Reference map for the City of Knoxville.
Figure 1.
Reference map for the City of Knoxville.
3.2. Data Acquisition and Processing
3.2.1. Maps of Temperature and Heat Index
Heat map shape files were obtained from the Knoxville Heat Equity Coalition website’s ‘2022 Knoxville’s Heat Mapping Report’ [
31]. In August 2022, Knoxville community members drove routes across the city to collect three periods of data collection including 58,264 measurements: morning (6-7am), afternoon (1-2pm), and evening (7-8pm) driving 9 routes over a 104mi
2 area. ArcGIS Pro (version 2.8.0) was used to map the raster files of six heat maps (morning, afternoon, and evening temperatures for Knoxville and morning, afternoon, and evening HI for Knoxville).

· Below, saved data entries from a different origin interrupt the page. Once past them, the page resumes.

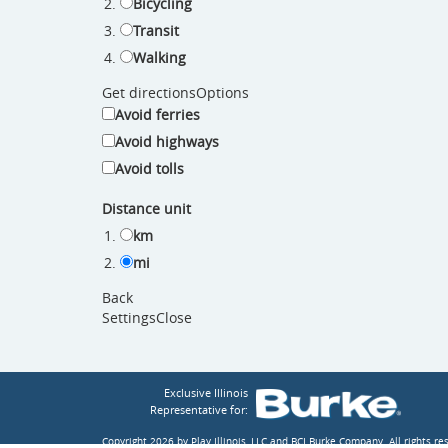
Bicycling
Transit
Walking
Get directions
Options
Avoid ferries
Avoid highways
Avoid tolls
Distance unit
km
mi
Back
Settings
Close
Exclusive Illinois
Representative for:
Copyright 2026 by Play Illinois, LLC and BCI Burke Company.
All rights r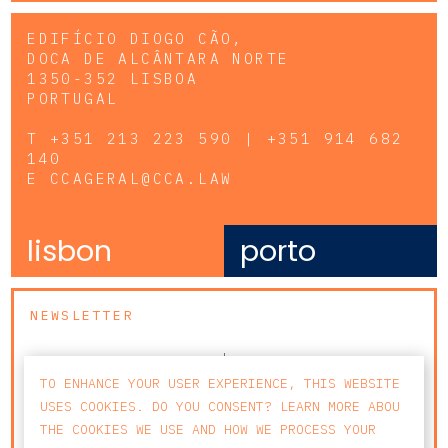
EDIFÍCIO DIOGO CÃO,
DOCA DE ALCÂNTARA NORTE
1350-352 LISBOA
PORTUGAL
T
+351 213 223 590 | +351 914 682
140
E
CCAGERAL@CCA.LAW
lisbon
porto
NEWSLETTER
TO ENHANCE YOUR USER EXPERIENCE, THIS WEBSITE
USES COOKIES. DO YOU CONSENT? LEARN MORE ABOU
THE COOKIES WE USE AND HOW WE PROCESS YOUR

3.2.2. Location of Bus Stops
We geo-processed the points at Knoxville Area Transit (KAT) bus stops on the heat maps to identify the most heat-vulnerable bus stops. Shapefile of KAT bus stops data was obtained from the General Transit Feed Specification, available on the City of Knoxville’s website [
32]. ArcGIS Pro (version 2.8.0) was used to map the bus stop points.
3.2.3. Characteristics of Land Cover
Temperature changes are related to climate change and UHIs. The UHI effect occurs when heat is absorbed and re-radiated due to the conditions associated with the built environment, such as the impervious surfaces’ concentration and loss of tree and canopy cover, creating a heat pocket or “heat island” [
33].
We acquired the National Land Cover Dataset 2019 (NLCD 2019) of the United States Geological Survey [
34]. We mapped it to examine the characteristics of the land surface where the bus stop is located. NLCD 2019 includes 28 different land cover classes characterizing land cover and land cover change. ArcGIS Pro (version 2.8.0) was used to map the raster data of the NLCD.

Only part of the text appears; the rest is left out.